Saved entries
—————
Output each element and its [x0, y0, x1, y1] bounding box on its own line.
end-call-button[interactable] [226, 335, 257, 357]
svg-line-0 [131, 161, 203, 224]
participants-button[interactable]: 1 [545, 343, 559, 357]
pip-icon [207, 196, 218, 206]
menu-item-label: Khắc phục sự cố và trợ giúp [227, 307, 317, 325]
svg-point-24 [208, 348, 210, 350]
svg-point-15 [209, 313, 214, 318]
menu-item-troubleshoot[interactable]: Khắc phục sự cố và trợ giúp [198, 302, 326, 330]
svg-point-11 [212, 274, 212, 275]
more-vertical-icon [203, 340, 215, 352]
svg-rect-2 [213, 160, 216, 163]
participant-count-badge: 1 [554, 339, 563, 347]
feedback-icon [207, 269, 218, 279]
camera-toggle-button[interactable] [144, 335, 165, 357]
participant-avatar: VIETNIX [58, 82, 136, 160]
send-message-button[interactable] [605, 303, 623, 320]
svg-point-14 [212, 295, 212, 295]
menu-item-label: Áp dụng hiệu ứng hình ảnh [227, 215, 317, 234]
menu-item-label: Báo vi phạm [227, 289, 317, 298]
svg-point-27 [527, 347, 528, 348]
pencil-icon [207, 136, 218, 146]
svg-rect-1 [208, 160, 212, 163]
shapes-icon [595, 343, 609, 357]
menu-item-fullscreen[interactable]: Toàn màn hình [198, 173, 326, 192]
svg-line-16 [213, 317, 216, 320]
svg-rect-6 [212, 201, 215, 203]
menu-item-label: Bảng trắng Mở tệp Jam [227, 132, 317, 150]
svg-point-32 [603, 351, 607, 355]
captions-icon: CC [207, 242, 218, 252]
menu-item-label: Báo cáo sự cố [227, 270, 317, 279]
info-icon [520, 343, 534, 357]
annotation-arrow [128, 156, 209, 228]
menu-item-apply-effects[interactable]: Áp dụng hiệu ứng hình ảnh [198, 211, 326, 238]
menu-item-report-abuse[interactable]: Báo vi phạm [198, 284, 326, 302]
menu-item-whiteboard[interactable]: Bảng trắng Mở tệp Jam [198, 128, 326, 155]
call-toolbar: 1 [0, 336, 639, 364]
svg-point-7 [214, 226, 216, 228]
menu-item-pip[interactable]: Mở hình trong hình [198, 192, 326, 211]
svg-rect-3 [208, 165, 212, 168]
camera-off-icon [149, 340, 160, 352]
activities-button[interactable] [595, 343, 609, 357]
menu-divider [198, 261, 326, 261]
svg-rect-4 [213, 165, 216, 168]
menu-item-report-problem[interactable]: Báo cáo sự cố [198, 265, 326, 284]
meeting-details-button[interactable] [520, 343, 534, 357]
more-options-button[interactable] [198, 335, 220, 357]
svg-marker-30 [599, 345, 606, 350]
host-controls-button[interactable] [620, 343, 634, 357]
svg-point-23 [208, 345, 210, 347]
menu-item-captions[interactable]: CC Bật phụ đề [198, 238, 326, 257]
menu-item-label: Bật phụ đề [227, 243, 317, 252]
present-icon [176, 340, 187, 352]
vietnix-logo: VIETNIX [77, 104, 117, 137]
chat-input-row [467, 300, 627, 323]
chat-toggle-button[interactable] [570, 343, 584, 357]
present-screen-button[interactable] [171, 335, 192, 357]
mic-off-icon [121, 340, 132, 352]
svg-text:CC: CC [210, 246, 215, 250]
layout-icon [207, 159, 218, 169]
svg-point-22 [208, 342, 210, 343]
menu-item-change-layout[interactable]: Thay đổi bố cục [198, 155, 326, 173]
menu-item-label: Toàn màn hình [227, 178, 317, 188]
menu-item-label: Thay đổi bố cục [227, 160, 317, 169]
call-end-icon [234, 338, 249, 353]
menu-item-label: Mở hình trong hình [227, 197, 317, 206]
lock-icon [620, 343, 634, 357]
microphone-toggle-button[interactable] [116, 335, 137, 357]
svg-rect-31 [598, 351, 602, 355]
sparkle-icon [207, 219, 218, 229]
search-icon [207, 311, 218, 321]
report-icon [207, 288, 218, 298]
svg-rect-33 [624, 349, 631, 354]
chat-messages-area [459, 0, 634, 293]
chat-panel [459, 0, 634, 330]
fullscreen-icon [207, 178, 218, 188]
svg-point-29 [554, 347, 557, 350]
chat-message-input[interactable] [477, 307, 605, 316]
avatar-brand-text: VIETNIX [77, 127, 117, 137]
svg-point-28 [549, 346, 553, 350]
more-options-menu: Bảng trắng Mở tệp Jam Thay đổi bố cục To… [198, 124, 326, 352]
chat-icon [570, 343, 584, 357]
—————
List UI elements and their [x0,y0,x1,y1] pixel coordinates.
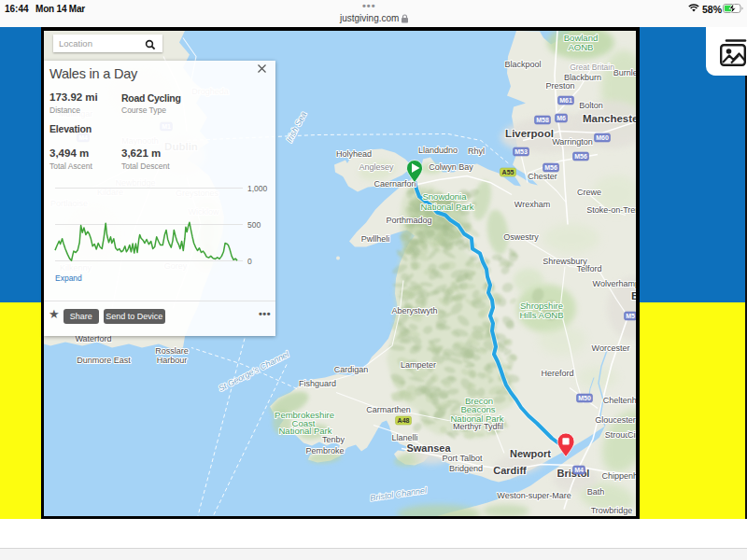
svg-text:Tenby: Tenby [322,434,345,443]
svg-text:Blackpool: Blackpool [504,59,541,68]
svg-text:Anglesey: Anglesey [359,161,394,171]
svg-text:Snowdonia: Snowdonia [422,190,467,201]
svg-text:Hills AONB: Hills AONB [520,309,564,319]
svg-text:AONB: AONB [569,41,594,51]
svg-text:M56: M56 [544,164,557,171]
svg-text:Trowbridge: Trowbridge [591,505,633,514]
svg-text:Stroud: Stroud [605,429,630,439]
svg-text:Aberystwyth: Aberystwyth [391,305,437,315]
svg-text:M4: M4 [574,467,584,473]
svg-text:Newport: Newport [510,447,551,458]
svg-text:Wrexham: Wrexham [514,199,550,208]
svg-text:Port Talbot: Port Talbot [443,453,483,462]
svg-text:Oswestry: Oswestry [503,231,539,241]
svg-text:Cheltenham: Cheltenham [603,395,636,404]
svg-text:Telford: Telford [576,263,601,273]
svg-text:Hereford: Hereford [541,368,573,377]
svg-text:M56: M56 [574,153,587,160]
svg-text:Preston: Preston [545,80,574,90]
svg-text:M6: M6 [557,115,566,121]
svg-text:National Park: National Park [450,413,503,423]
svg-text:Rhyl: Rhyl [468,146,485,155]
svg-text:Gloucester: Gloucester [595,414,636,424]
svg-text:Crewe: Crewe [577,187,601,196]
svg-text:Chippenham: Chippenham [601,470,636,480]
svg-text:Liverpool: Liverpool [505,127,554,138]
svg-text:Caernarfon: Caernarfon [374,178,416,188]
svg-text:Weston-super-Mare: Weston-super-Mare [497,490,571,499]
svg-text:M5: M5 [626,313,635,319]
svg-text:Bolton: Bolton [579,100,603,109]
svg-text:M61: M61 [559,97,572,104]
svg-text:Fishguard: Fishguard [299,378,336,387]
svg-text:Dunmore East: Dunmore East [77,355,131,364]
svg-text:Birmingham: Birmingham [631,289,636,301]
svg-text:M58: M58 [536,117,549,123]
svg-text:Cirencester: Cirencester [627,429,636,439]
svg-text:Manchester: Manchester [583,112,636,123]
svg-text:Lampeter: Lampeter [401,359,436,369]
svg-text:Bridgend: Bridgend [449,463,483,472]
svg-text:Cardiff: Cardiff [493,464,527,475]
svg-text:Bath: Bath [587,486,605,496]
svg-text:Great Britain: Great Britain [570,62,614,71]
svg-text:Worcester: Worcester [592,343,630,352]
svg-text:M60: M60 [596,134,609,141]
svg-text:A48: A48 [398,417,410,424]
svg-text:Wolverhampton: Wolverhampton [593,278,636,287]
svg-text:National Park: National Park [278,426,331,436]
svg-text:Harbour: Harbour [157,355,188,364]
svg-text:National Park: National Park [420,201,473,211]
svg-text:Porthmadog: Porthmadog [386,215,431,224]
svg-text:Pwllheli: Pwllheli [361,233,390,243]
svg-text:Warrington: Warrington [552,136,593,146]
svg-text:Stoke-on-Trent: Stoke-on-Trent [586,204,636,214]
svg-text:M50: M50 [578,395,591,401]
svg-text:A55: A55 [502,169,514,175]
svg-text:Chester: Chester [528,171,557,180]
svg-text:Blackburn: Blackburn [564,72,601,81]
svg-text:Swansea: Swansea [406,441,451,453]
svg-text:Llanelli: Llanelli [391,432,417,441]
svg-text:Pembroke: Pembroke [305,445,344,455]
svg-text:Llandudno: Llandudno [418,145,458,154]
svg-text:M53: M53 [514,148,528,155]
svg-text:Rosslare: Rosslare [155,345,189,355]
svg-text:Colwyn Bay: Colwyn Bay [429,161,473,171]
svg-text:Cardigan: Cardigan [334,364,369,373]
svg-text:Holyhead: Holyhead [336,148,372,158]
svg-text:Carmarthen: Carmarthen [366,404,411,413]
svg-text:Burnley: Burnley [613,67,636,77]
—————
_TASK BRIEF_
Give the number of lines in the entries above that include the string "VIETNIX". No other output is expected.

_EXERCISE RESULT_
3